Salah satu provinsi yang memiliki potensi yang besar adalah Daerah Istimewa Yogyakarta (DIY). Kawasan pesisir selatan DIY terbagi ke dalam 3 wilayah kabupaten, mulai dari wilayah Kabupaten Kulonprogo, melewati wilayah Kabupaten Bantul sampai dengan wilayah Kabupaten Gunungkidul.

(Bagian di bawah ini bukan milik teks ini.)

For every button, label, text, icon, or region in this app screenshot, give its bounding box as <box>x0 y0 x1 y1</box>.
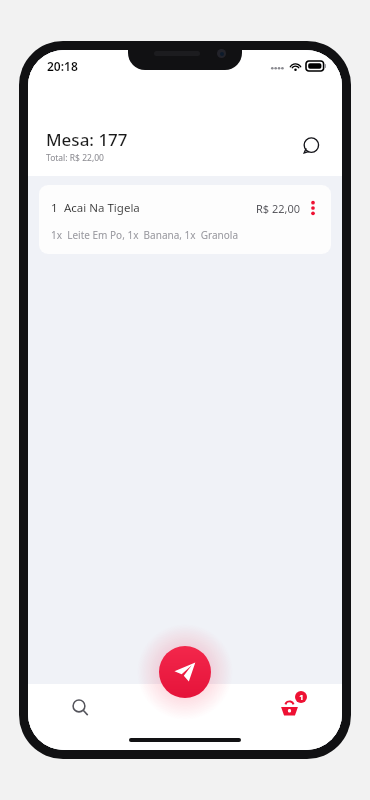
button[interactable]: Search <box>28 684 132 730</box>
staticText: 1x Leite Em Po, 1x Banana, 1x Granola <box>51 228 239 242</box>
staticText: 20:18 <box>47 58 78 74</box>
button[interactable]: Chat <box>296 131 326 161</box>
staticText: Total: R$ 22,00 <box>46 152 104 164</box>
staticText: Mesa: 177 <box>46 128 128 151</box>
button[interactable]: Cart, 1 item <box>237 684 342 730</box>
staticText: R$ 22,00 <box>256 201 301 216</box>
staticText: Acai Na Tigela <box>64 200 256 216</box>
button[interactable]: 1 <box>39 185 331 254</box>
staticText: 1 <box>299 692 304 702</box>
staticText: 1 <box>51 200 58 216</box>
button[interactable]: Send order <box>159 646 211 698</box>
button[interactable]: More options <box>301 196 325 220</box>
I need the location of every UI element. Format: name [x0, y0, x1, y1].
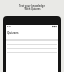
staticText: 9:41 — [7, 25, 11, 28]
staticText: Quizzes — [7, 31, 19, 35]
button[interactable] — [7, 44, 57, 46]
staticText: Test your knowledge — [19, 4, 45, 7]
button[interactable] — [7, 52, 57, 54]
staticText: With Quizzes — [24, 7, 41, 10]
button[interactable] — [7, 48, 57, 50]
staticText: ●●● — [52, 25, 57, 27]
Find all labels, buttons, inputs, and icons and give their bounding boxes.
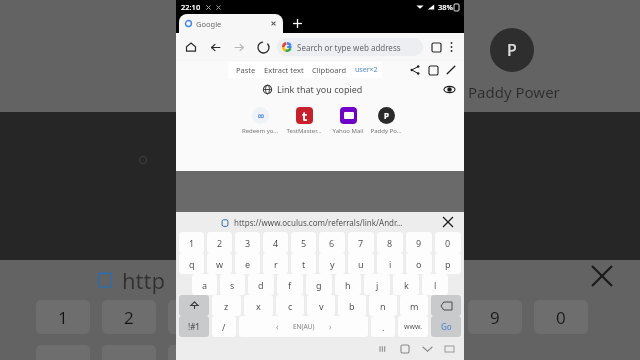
button[interactable]: g (306, 274, 332, 295)
staticText: y (330, 258, 335, 270)
button[interactable]: 0 (435, 232, 461, 253)
button[interactable]: Clipboard (308, 65, 351, 75)
button[interactable]: t (282, 107, 326, 135)
button[interactable]: c (276, 295, 304, 316)
button[interactable]: 6 (319, 232, 345, 253)
button[interactable]: Share (406, 61, 424, 79)
button[interactable]: New tab (288, 14, 307, 33)
button[interactable]: Close tab (270, 20, 277, 27)
staticText: v (319, 300, 324, 312)
button[interactable]: Go (431, 316, 461, 337)
staticText: ∞ (257, 111, 265, 121)
button[interactable]: Yahoo Mail (326, 107, 370, 135)
staticText: P (507, 39, 517, 61)
button[interactable]: More options (444, 40, 458, 54)
button[interactable]: / (212, 316, 236, 337)
button[interactable]: Home (182, 38, 200, 56)
button[interactable]: x (244, 295, 273, 316)
button[interactable]: h (335, 274, 361, 295)
staticText: 2 (124, 306, 134, 329)
button[interactable]: ∞ (238, 107, 282, 135)
button[interactable]: z (212, 295, 241, 316)
staticText: Redeem yo… (238, 127, 282, 135)
staticText: h (345, 279, 351, 291)
staticText: TestMaster… (282, 127, 326, 135)
button[interactable]: p (435, 253, 461, 274)
staticText: 1 (58, 306, 68, 329)
button[interactable]: m (400, 295, 428, 316)
staticText: w (216, 258, 224, 270)
staticText: t (302, 108, 308, 124)
button[interactable]: Shift (179, 295, 209, 316)
staticText: 0 (556, 306, 566, 329)
button[interactable]: Preview (442, 82, 456, 96)
button[interactable]: r (263, 253, 288, 274)
button[interactable]: e (235, 253, 260, 274)
button[interactable]: 7 (348, 232, 374, 253)
staticText: 0 (445, 237, 451, 249)
button[interactable]: q (179, 253, 204, 274)
button[interactable]: . (371, 316, 395, 337)
button[interactable]: i (377, 253, 403, 274)
button[interactable]: Space (239, 316, 368, 337)
button[interactable]: 3 (235, 232, 260, 253)
button[interactable]: s (220, 274, 245, 295)
button[interactable]: Home (394, 338, 416, 360)
button[interactable]: w (207, 253, 232, 274)
button[interactable]: o (406, 253, 432, 274)
staticText: 1 (189, 237, 195, 249)
button[interactable]: Recents (372, 338, 394, 360)
button[interactable]: Symbols (179, 316, 209, 337)
button[interactable]: Reload (254, 38, 272, 56)
staticText: Go (441, 321, 452, 332)
button[interactable]: Dismiss (440, 214, 456, 230)
staticText: 6 (329, 237, 335, 249)
button[interactable]: Paste (232, 65, 260, 75)
button[interactable]: Google (179, 14, 283, 33)
staticText: 9 (416, 237, 422, 249)
button[interactable]: Hide keyboard (416, 338, 438, 360)
button[interactable]: Edit (442, 61, 460, 79)
button[interactable]: 1 (179, 232, 204, 253)
button[interactable]: https://www.oculus.com/referrals/link/An… (221, 217, 403, 228)
button[interactable]: Link that you copied (176, 79, 464, 99)
staticText: Search or type web address (297, 42, 401, 53)
button[interactable]: Copy (424, 61, 442, 79)
button[interactable]: a (192, 274, 217, 295)
staticText: a (202, 279, 208, 291)
button[interactable]: 4 (263, 232, 288, 253)
staticText: o (416, 258, 422, 270)
staticText: ‹ (276, 321, 279, 332)
button[interactable]: j (364, 274, 390, 295)
button[interactable]: u (348, 253, 374, 274)
button[interactable]: 5 (291, 232, 316, 253)
button[interactable]: Forward (230, 38, 248, 56)
button[interactable]: Backspace (431, 295, 461, 316)
button[interactable]: 9 (406, 232, 432, 253)
button[interactable]: v (307, 295, 335, 316)
button[interactable]: k (393, 274, 419, 295)
button[interactable]: Tab switcher (428, 39, 444, 55)
button[interactable]: P (370, 107, 402, 135)
staticText: user×2 (355, 65, 378, 75)
button[interactable]: t (291, 253, 316, 274)
staticText: x (256, 300, 261, 312)
button[interactable]: www. (398, 316, 428, 337)
staticText: 3 (190, 306, 200, 329)
button[interactable]: 8 (377, 232, 403, 253)
button[interactable]: b (338, 295, 366, 316)
button[interactable]: y (319, 253, 345, 274)
button[interactable]: Extract text (260, 65, 308, 75)
button[interactable]: Back (206, 38, 224, 56)
staticText: s (230, 279, 235, 291)
staticText: Paddy Power (370, 127, 402, 135)
button[interactable]: Search or type web address (277, 38, 423, 56)
staticText: u (358, 258, 364, 270)
staticText: Paste (236, 65, 256, 75)
button[interactable]: Keyboard layout (438, 338, 460, 360)
button[interactable]: n (369, 295, 397, 316)
button[interactable]: f (277, 274, 303, 295)
button[interactable]: 2 (207, 232, 232, 253)
button[interactable]: l (422, 274, 448, 295)
button[interactable]: d (248, 274, 274, 295)
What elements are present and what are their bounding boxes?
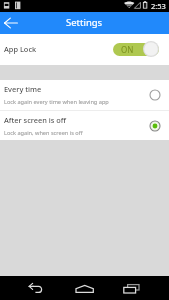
button[interactable]: Option [147,87,163,103]
button[interactable]: Back [0,276,57,300]
staticText: App Lock [4,44,37,54]
button[interactable]: Selected option [147,118,163,134]
staticText: 2:53 [151,1,166,11]
button[interactable]: Home [57,276,113,300]
button[interactable]: Recent apps [113,276,169,300]
staticText: Every time [4,84,42,94]
staticText: Lock again, when screen is off [4,129,83,137]
button[interactable]: ON [113,38,159,60]
button[interactable]: After screen is off [0,111,169,140]
button[interactable]: Every time [0,80,169,110]
staticText: Lock again every time when leaving app [4,98,109,106]
staticText: After screen is off [4,115,67,125]
staticText: Settings [66,16,103,29]
button[interactable]: Back [0,12,21,34]
staticText: ON [121,44,134,55]
button[interactable]: App Lock [0,34,169,65]
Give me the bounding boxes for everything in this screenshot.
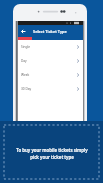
button[interactable]: Week [18, 68, 83, 82]
button[interactable]: 30 Day [18, 82, 83, 96]
staticText: Week [21, 73, 30, 77]
staticText: Single [21, 45, 31, 49]
button[interactable]: Back [20, 28, 27, 35]
staticText: Day [21, 59, 27, 63]
button[interactable]: Single [18, 40, 83, 54]
button[interactable]: Day [18, 54, 83, 68]
staticText: 30 Day [21, 87, 32, 91]
staticText: To buy your mobile tickets simply pick y… [16, 147, 88, 160]
staticText: Select Ticket Type [33, 29, 67, 34]
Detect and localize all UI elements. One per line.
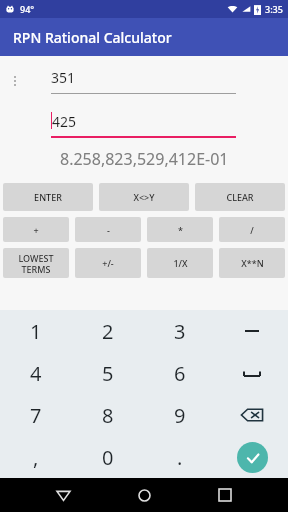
- button[interactable]: 425: [51, 112, 236, 138]
- button[interactable]: Dash: [216, 310, 288, 352]
- button[interactable]: *: [147, 217, 213, 242]
- staticText: 8.258,823,529,412E-01: [60, 148, 229, 170]
- staticText: ENTER: [34, 191, 62, 203]
- staticText: 5: [102, 360, 114, 387]
- staticText: 7: [30, 402, 42, 429]
- button[interactable]: +: [3, 217, 69, 242]
- staticText: ,: [33, 444, 39, 471]
- staticText: 1/X: [173, 257, 188, 269]
- staticText: 6: [174, 360, 186, 387]
- button[interactable]: Recents: [207, 478, 243, 512]
- staticText: .: [177, 444, 183, 471]
- staticText: 94°: [20, 3, 35, 15]
- button[interactable]: 4: [0, 352, 72, 394]
- staticText: 1: [30, 318, 42, 345]
- button[interactable]: 1: [0, 310, 72, 352]
- staticText: +: [33, 224, 39, 236]
- staticText: RPN Rational Calculator: [13, 28, 172, 47]
- button[interactable]: +/-: [75, 248, 141, 278]
- staticText: 9: [174, 402, 186, 429]
- button[interactable]: 0: [72, 436, 144, 478]
- staticText: LOWEST TERMS: [18, 252, 54, 275]
- button[interactable]: X<>Y: [99, 183, 189, 211]
- button[interactable]: 1/X: [147, 248, 213, 278]
- staticText: 0: [102, 444, 114, 471]
- staticText: 3: [174, 318, 186, 345]
- staticText: -: [107, 224, 110, 236]
- staticText: X**N: [241, 257, 264, 269]
- button[interactable]: LOWEST TERMS: [3, 248, 69, 278]
- button[interactable]: ENTER: [3, 183, 93, 211]
- staticText: X<>Y: [133, 191, 155, 203]
- button[interactable]: 7: [0, 394, 72, 436]
- button[interactable]: 5: [72, 352, 144, 394]
- staticText: 4: [30, 360, 42, 387]
- button[interactable]: 3: [144, 310, 216, 352]
- button[interactable]: Backspace: [216, 394, 288, 436]
- button[interactable]: CLEAR: [195, 183, 285, 211]
- staticText: 425: [52, 112, 77, 131]
- staticText: 3:35: [265, 3, 283, 15]
- button[interactable]: .: [144, 436, 216, 478]
- button[interactable]: 2: [72, 310, 144, 352]
- staticText: CLEAR: [226, 191, 254, 203]
- button[interactable]: ,: [0, 436, 72, 478]
- staticText: /: [250, 224, 254, 236]
- button[interactable]: 351: [51, 68, 236, 94]
- button[interactable]: 8: [72, 394, 144, 436]
- staticText: *: [178, 224, 183, 236]
- staticText: +/-: [102, 257, 114, 269]
- staticText: 2: [102, 318, 114, 345]
- button[interactable]: 9: [144, 394, 216, 436]
- button[interactable]: 6: [144, 352, 216, 394]
- staticText: 351: [51, 68, 76, 87]
- button[interactable]: -: [75, 217, 141, 242]
- staticText: 8: [102, 402, 114, 429]
- button[interactable]: X**N: [219, 248, 285, 278]
- button[interactable]: Space: [216, 352, 288, 394]
- button[interactable]: Done: [216, 436, 288, 478]
- button[interactable]: Home: [126, 478, 162, 512]
- button[interactable]: More options: [8, 72, 22, 92]
- button[interactable]: Back: [45, 478, 81, 512]
- button[interactable]: /: [219, 217, 285, 242]
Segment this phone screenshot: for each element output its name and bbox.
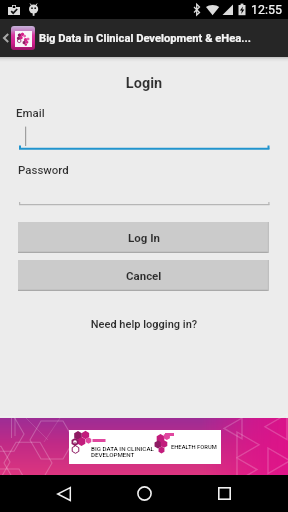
staticText: Log In [128, 231, 160, 244]
staticText: 12:55 [251, 2, 282, 17]
staticText: EHEALTH FORUM [171, 444, 217, 451]
staticText: Cancel [126, 269, 162, 282]
staticText: BIG DATA IN CLINICAL [91, 445, 154, 452]
button[interactable]: Home [120, 475, 168, 512]
staticText: Login [0, 75, 288, 92]
button[interactable]: Recent apps [200, 475, 248, 512]
staticText: DEVELOPMENT [91, 451, 135, 458]
button[interactable]: Log In [18, 222, 269, 253]
button[interactable] [0, 197, 288, 217]
staticText: Email [16, 106, 45, 119]
button[interactable]: Cancel [18, 260, 269, 291]
button[interactable]: Back [40, 475, 88, 512]
button[interactable]: Need help logging in? [0, 318, 288, 331]
staticText: Password [18, 163, 69, 176]
button[interactable]: Navigate up [0, 19, 11, 57]
staticText: Big Data in Clinical Development & eHea.… [39, 32, 251, 45]
button[interactable] [0, 117, 288, 151]
button[interactable]: Advertisement banner [0, 418, 288, 475]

Karakteristik yang dimiliki masing-masing kawasan pesisir wilayah kabupaten memiliki ciri khas dan potensi yang berbeda. Kabupaten Bantul merupakan satu dari beberapa kabupaten dengan banyak obyek wisata yang menjadi andalan dalam mengelola potensi Kabupaten Bantul sebagai upaya Pendapatan Asli Daerah (PAD).

Karakteristik spasial wilayah pesisir Kabupaten Bantul memiliki ciri khas pantai berlereng landai, bermaterial pasir, dan terdapat keberadaan gumuk pasir. Adapun material yang menyuplai wilayah pesisir tersebut adalah alluvium yang berasal dari Gunung Merapi.

Terdapat beberapa pantai yang ada di kawasan pesisir selatan Kabupaten Bantul seperti Pantai Parangtritis, Pantai Kuwaru, Pantai Depok, Pantai Pandansimo, Pantai Samas, Pantai Goa Cemara, dan Pantai Baru. Pantai Kuwaru merupakan salah satu pantai termuda diantara pantai-pantai lainnya yang terdapat di kawasan pesisir selatan Kabupaten Bantul.

Pantai Kuwaru terletak di Desa Poncosari tepatnya di Dusun Kuwaru dengan luas wilayah sebesar 95.000 km2. Adapun batas wilayah Dusun Kuwaru meliputi batas sebelah barat yaitu Ngentak, batas sebelah utara yaitu Dusun Karang, batas sebelah selatan yaitu Samudera Indonesia, dan batas sebelah timur yaitu Cangkring.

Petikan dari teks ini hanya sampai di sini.